[Extracted page text data]
>>>>

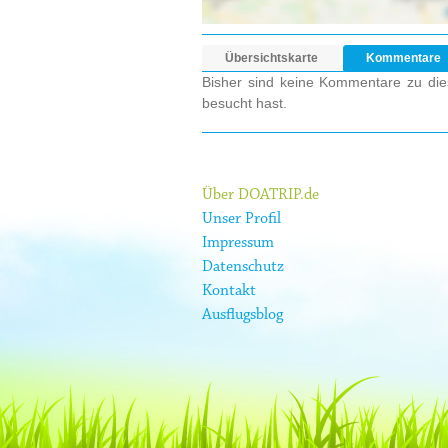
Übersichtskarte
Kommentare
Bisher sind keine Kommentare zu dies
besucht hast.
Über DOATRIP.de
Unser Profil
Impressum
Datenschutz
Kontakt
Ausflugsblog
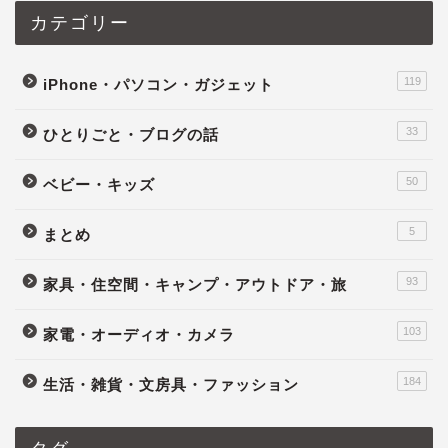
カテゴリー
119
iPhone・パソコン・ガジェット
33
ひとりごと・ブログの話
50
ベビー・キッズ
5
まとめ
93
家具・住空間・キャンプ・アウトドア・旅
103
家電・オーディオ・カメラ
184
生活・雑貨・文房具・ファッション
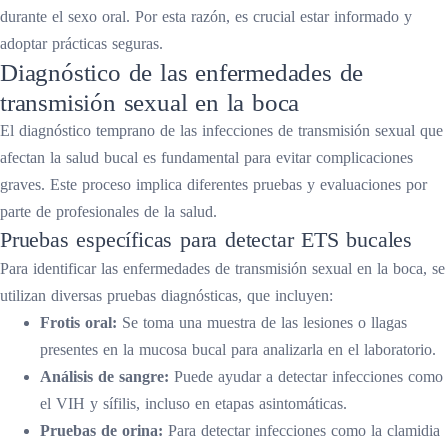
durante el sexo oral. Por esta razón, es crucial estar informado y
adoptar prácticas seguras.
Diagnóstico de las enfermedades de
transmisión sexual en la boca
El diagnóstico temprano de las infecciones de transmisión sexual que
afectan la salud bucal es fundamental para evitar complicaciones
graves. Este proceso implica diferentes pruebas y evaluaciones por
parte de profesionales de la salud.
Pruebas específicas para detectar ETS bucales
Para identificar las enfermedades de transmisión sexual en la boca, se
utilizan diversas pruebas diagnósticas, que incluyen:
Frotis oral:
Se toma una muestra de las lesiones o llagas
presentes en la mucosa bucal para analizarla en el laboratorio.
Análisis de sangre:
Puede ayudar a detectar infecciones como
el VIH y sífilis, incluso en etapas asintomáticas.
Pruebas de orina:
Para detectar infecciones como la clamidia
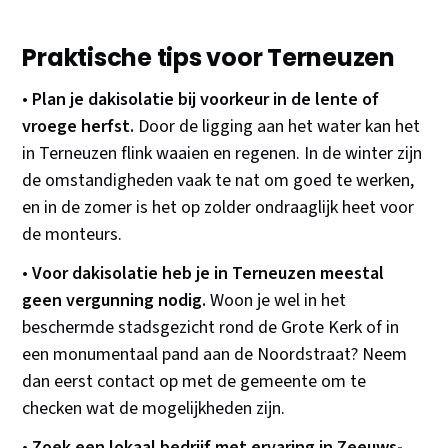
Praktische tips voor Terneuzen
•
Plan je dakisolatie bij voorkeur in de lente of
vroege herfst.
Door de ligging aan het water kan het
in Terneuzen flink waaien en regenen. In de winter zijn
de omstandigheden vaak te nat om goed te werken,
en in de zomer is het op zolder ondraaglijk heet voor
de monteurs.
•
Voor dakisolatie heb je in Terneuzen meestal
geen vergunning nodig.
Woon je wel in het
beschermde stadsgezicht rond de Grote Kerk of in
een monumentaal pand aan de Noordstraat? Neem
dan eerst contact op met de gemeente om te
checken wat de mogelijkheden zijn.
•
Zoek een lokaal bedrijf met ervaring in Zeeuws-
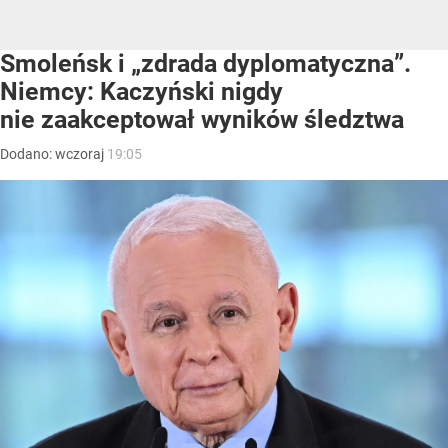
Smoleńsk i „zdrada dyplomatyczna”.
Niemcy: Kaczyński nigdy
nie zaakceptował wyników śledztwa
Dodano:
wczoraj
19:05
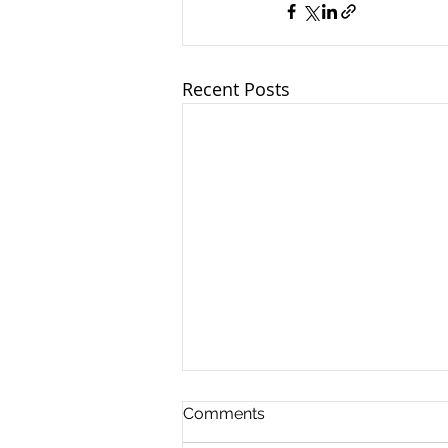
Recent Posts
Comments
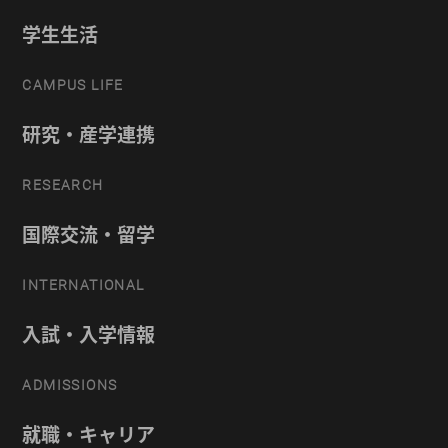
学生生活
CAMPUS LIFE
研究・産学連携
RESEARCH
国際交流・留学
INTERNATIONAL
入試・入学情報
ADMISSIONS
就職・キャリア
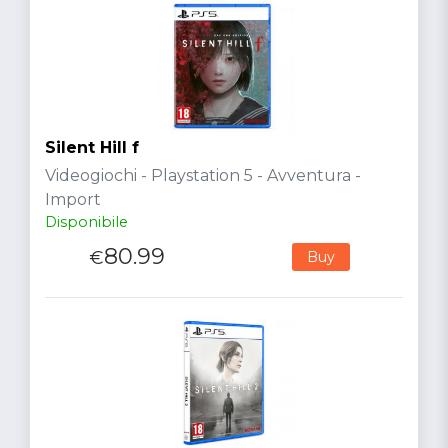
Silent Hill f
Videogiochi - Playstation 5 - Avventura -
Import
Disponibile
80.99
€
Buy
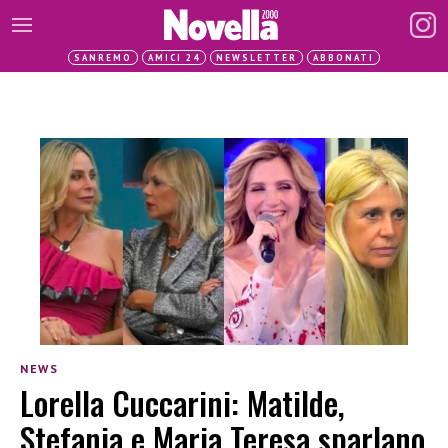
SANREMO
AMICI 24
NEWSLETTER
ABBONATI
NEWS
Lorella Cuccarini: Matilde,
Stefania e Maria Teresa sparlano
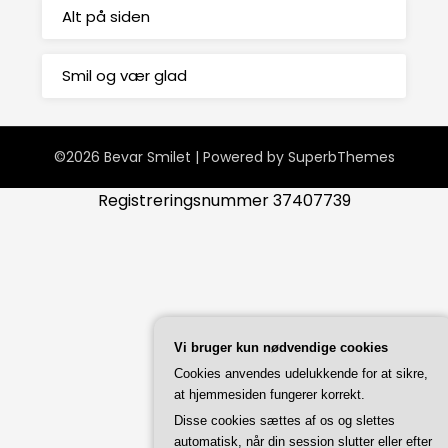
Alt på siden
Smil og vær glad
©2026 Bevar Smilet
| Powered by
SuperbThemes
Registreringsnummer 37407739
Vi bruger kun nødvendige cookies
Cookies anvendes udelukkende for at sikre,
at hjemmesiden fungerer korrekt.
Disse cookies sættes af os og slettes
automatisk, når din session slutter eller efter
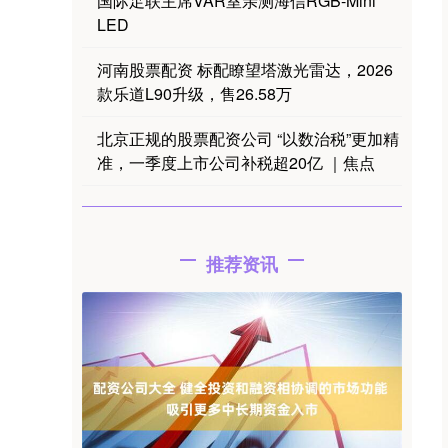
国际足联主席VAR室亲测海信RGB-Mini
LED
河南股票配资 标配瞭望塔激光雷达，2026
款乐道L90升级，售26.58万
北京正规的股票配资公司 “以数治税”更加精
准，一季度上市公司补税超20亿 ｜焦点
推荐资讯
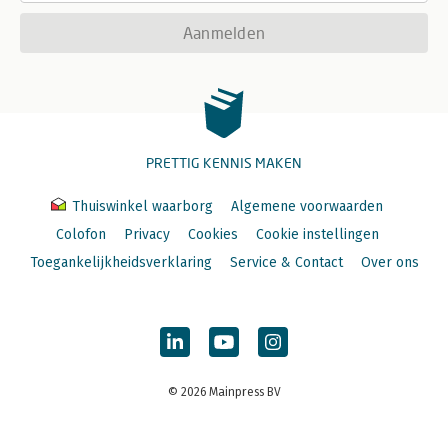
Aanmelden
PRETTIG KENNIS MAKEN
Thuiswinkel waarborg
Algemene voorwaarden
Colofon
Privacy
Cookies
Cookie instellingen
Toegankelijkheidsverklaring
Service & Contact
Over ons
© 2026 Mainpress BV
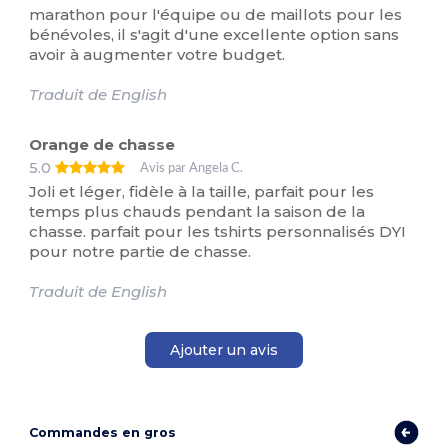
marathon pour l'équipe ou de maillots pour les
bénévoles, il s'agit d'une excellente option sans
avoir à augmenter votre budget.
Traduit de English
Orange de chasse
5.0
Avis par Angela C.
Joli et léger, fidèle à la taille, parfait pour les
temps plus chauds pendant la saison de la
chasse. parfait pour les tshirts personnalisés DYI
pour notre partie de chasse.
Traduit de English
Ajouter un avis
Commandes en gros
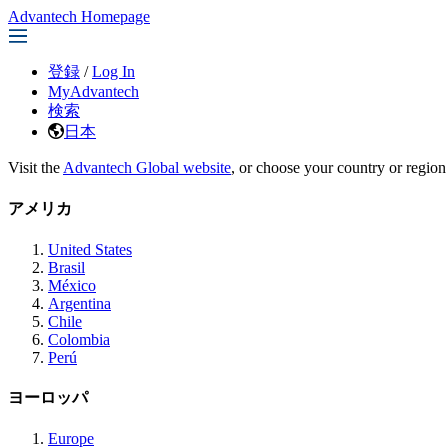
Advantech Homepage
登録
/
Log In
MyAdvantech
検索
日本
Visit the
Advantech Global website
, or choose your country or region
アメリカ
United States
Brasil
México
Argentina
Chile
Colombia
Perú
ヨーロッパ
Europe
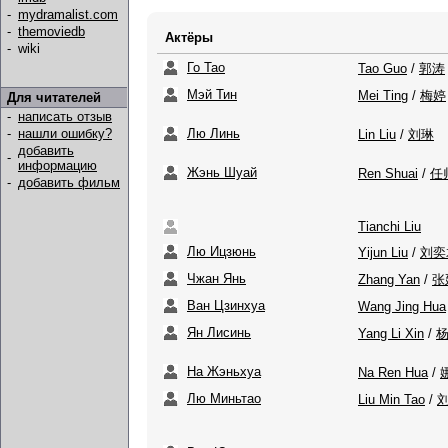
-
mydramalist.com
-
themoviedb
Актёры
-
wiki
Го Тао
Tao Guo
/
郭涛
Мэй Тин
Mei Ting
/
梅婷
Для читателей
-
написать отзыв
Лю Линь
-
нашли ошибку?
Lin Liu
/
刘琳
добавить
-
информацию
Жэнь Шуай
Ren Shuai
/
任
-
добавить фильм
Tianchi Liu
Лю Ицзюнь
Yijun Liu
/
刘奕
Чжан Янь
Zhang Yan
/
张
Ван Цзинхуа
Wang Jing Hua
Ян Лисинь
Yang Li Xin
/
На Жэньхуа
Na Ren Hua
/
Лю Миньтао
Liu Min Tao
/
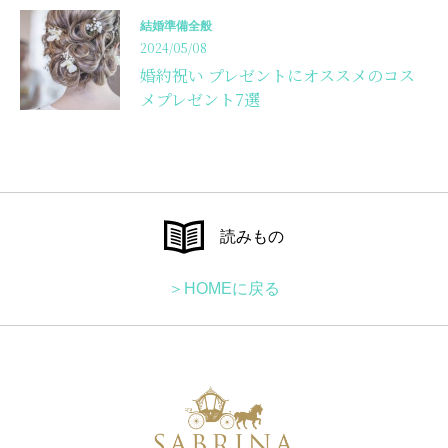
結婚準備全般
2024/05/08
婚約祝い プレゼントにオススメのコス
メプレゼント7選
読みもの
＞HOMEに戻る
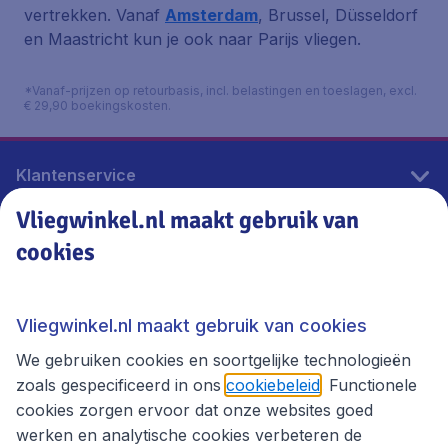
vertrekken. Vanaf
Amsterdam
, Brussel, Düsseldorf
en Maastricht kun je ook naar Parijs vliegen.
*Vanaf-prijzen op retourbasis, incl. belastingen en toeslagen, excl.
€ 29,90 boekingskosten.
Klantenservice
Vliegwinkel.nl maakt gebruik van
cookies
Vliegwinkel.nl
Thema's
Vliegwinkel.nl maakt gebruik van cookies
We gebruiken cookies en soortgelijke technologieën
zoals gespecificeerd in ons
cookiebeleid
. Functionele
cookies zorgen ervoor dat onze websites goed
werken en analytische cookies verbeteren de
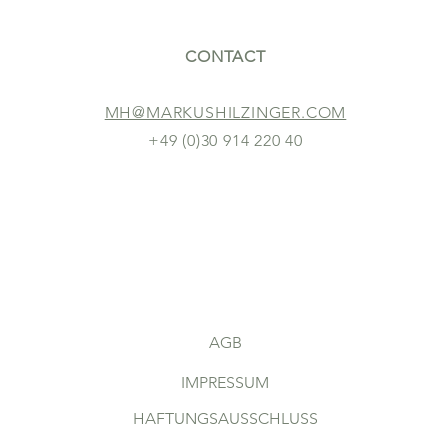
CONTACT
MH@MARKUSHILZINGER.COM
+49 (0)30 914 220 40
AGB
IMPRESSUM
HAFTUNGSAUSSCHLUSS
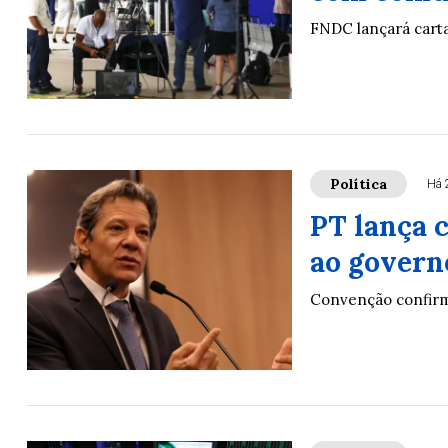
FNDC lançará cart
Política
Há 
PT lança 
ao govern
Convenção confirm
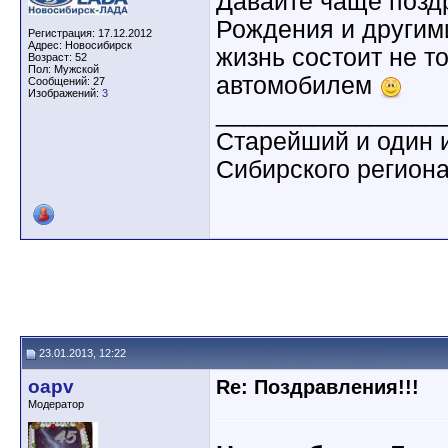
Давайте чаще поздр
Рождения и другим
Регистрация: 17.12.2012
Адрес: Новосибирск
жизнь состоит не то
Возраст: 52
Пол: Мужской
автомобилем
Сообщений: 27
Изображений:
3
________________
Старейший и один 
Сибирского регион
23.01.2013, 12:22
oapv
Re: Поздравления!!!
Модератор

<<<<

[Task instructions] The number of lines above containing the word "parfait" is all that should be returned.

[Result of this task] 2